问题
Question
How can I avoid primary key clashes in client/server databases
Background
I am synchronizing a number of databases with each other. I have one central SQL Server database and many client SQL Server databases. Now say I have table X in the database which have a primary key ID.
In the first client we have the following IDs in table X:
X (client 1)
--------
1|SomeValue
2|SomeValue
3|SomeValue
4|SomeValue
and in the second client I have
X (client 2)
--------
1|SomeValue
2|SomeValue
3|SomeValue
4|SomeValue
When I synchronize, I want the clients to only upload their data and not to download them.
Now when I synchronize the first client with the server, it will add the primary keys from (1 .. 4). However, when I synchronize with the second client, there will be PRIMARY KEY CLASH. How can I solve this problem?
I am using SQL Server 2008 R2, Sync Framework and C#.
I have already considered the idea of using GUID as a primary key which is not viable in my case because I am dealing with a legacy database. Also, the idea of reseeding the IDENTITY value which is somewhat error prone. How can I increment an identity column without inserting a value? P.S: the primary keys are set to be IDENTITY with increment of 1.
回答1:
To support distributed clients capable of inserting records, the schema has to support client DBs creating rows without conflicts. This means either using GUIDs for PKs, or a concatenated key. (ID + ClientID) *either way, schema change.
Manually synchronising client databases otherwise means either checking for conflicting IDs before insert or handling the exception then replacing IDs or allowing identities to be generated for the conflicted records. This means updating all FK relationships. Time consuming and error prone.
回答2:
There are a few ways for this to work. The first is if there is a guaranteed uniquekey by which both the upstream and downstream databases can refer to that record. In the case of SQL server the key type you want is a UNIQUEIDENTIFIER (aka GUID).
Now, if for some reason you can't use a UNIQUEIDENTIFIER, the second best option is to add an additional column for location or something similar.

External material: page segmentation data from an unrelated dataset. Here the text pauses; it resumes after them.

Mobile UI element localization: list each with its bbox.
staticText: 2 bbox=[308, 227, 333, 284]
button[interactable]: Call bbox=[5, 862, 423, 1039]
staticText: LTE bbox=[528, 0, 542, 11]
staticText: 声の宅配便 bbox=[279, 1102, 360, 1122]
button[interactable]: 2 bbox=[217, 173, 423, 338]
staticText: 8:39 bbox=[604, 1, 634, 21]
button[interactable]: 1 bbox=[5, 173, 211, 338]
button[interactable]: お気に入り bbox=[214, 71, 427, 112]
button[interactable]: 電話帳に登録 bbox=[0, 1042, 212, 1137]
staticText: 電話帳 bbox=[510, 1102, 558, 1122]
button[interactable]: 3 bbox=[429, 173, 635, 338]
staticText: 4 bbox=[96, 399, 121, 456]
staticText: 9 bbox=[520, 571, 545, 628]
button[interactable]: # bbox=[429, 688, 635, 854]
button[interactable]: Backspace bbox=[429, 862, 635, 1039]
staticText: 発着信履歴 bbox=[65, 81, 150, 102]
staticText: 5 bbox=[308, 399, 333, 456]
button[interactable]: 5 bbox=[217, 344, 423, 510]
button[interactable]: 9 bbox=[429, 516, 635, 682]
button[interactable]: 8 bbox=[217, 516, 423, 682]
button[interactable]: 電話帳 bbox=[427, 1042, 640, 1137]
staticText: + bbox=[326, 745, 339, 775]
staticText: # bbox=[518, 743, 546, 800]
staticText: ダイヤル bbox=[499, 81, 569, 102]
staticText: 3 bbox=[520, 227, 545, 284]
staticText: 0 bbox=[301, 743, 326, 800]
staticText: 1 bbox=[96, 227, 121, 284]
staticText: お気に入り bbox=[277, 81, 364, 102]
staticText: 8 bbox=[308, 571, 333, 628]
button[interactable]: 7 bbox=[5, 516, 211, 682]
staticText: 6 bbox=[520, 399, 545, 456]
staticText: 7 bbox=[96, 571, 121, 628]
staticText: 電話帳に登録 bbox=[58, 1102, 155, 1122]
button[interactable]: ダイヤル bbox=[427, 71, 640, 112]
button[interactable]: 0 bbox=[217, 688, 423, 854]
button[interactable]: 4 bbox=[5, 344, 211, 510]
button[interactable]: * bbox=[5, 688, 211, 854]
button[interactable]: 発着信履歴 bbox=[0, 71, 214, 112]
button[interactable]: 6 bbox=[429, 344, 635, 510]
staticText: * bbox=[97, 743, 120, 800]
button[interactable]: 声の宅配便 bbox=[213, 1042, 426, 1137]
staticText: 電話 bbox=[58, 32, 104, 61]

This column would identify the individual database where the record is coming from. For example, the first client might have a location ID of 1, the second 2, etc. You would then modify your existing primary key to be a compound key of this location id and your current ID.
A third option is to not modify the client databases at all, but only add the location id column to tables within the "master" database. If you are manually synchronizing in code, then the code needs to take into account where the record is coming from and add in the id as appropriate. This might be difficult, but is certainly possible.
Baring that you would have to reseed the client databases to start their identity values at a particular point. For example client 1 might get values 1 to 10000 and client 2 might get 10001 through 20000. However, you can see the potential for failure here. Not just if the client exceeds your allowed range but also if you setup additional clients and someone screws up the seed values. Also, it would be a total PITA to fix all existing clients.
As a side note, when building an application that you know is going to have a distributed database that needs merging it is almost universally wise to simply use GUIDs as the primary key. Yes it fragments indexes etc but in this case those downsides are preferable to the complete PITA and possible errors that could occur when you finally merge all that data together.
回答3:
further to @Chris's third option, if you're using Sync Framework, you can actually "trick" it into adding an extra column for the server side PK.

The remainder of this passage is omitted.